MATERIAL SHOWN.
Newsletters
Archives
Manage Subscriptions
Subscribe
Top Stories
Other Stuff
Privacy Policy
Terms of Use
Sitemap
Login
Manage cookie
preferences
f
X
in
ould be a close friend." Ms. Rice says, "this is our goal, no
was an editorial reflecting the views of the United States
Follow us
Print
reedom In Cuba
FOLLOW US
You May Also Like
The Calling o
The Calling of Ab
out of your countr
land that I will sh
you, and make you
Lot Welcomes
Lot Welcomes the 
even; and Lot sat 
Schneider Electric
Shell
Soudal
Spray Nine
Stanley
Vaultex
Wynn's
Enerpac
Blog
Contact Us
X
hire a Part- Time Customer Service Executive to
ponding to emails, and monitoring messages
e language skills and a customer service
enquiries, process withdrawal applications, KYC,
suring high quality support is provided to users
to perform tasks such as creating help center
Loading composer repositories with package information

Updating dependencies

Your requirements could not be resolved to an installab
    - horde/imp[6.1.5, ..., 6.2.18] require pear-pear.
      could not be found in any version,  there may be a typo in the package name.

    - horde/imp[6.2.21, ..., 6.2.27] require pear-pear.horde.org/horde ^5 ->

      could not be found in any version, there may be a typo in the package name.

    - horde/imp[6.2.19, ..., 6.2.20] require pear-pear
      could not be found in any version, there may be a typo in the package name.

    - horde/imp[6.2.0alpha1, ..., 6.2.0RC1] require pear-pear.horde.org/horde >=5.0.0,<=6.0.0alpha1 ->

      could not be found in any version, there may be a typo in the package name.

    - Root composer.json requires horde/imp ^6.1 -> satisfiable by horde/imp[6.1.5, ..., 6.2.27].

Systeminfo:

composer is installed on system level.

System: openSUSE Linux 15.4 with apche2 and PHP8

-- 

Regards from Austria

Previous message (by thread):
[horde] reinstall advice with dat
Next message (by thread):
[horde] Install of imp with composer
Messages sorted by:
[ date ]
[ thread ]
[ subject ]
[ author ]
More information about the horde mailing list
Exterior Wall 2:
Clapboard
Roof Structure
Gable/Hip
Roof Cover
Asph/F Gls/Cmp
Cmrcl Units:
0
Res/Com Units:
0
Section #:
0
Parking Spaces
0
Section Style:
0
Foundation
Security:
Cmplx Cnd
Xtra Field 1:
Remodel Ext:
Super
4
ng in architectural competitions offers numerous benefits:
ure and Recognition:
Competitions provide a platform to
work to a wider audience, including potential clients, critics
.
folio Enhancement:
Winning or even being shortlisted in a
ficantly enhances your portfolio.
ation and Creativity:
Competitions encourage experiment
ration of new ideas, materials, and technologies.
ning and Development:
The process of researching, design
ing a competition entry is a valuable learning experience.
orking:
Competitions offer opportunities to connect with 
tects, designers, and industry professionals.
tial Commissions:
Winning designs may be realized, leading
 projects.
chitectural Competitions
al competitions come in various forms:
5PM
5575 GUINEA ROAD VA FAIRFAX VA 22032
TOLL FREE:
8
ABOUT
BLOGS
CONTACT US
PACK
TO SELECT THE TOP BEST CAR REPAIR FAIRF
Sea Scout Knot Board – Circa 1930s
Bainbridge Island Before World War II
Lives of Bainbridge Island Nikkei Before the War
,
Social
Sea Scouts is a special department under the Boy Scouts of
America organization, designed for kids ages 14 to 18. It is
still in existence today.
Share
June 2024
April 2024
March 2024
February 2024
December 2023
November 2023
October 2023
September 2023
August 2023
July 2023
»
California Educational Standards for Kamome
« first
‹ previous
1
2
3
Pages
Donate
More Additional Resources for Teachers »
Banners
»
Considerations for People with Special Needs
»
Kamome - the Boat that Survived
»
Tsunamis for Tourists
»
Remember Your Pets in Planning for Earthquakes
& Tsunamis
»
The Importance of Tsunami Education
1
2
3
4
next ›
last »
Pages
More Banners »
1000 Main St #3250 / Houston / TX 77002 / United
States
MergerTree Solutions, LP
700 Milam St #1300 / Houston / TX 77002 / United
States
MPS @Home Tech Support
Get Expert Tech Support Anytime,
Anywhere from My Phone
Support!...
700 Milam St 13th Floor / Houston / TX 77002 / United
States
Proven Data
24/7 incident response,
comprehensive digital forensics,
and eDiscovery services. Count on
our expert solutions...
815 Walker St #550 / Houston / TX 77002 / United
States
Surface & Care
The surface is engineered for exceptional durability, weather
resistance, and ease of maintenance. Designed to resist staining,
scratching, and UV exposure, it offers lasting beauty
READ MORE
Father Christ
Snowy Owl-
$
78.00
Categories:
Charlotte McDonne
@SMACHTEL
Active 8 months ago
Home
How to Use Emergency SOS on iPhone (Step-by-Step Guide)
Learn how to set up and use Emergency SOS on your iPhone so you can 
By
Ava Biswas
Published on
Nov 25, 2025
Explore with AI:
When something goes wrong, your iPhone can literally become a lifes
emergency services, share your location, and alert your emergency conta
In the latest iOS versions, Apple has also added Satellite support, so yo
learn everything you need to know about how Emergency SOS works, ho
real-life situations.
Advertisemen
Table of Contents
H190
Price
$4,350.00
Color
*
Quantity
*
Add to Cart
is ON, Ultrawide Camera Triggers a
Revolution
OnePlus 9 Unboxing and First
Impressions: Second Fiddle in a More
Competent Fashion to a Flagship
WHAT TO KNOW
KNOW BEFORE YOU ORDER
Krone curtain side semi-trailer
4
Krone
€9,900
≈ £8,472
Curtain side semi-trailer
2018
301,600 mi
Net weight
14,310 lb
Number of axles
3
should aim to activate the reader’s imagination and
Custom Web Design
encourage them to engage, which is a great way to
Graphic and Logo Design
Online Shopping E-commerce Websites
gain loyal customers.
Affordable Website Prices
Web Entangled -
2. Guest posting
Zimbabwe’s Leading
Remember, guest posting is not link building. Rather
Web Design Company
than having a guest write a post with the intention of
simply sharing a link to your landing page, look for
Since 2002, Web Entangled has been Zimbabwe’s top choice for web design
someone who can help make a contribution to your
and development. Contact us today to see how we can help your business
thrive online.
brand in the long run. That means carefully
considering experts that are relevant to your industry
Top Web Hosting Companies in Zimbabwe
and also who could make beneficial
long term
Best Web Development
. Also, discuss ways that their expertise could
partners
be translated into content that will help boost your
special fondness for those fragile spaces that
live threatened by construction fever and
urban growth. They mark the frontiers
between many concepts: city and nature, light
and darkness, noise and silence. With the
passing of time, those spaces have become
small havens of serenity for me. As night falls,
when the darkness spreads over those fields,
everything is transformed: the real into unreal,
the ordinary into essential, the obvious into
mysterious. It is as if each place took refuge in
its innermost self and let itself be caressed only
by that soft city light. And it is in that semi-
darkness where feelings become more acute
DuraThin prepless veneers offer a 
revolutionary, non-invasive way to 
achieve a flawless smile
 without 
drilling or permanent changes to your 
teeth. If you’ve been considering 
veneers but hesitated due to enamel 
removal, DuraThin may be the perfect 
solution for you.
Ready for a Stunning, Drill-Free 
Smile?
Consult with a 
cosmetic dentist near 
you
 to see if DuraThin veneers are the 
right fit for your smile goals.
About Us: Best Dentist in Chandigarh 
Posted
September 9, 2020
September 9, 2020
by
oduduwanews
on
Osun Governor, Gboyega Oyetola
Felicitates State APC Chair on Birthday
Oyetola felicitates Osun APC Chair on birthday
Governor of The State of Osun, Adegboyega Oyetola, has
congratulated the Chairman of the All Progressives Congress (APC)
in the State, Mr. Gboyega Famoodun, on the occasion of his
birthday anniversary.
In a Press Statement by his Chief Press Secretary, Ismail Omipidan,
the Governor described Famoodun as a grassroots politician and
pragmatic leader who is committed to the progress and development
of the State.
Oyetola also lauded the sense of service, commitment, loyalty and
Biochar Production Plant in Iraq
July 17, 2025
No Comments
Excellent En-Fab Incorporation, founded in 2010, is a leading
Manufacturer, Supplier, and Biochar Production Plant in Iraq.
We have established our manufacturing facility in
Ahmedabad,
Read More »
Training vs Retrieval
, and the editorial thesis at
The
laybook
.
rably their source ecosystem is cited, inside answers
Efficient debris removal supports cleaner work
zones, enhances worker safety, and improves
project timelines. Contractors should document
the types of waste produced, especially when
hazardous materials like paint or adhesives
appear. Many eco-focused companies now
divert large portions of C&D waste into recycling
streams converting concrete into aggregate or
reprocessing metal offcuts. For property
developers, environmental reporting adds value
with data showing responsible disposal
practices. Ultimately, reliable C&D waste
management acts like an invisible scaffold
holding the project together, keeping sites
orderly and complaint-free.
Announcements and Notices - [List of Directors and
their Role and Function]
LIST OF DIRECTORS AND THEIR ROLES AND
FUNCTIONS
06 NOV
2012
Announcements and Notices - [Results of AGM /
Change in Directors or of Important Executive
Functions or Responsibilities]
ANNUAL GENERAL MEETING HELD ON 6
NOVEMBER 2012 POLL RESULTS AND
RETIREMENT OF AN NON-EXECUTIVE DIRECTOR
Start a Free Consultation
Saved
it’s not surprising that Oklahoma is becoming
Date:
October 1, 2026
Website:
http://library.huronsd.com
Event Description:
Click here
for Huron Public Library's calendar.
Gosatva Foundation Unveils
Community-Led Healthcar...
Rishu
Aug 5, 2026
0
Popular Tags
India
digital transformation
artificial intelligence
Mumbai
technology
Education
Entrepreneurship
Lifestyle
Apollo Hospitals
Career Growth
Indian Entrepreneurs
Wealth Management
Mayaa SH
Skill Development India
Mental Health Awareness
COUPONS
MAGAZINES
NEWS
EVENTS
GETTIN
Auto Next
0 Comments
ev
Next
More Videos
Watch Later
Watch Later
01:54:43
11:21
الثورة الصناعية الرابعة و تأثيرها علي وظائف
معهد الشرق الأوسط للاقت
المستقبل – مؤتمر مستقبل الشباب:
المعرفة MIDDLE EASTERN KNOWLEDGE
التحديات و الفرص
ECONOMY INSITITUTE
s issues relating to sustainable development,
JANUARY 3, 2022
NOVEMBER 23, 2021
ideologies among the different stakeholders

WORK ORDER.
Above are the records; copy every line in them that holds the word "become".

YOUR SOLUTION.
When something goes wrong, your iPhone can literally become a lifes
passing of time, those spaces have become
darkness where feelings become more acute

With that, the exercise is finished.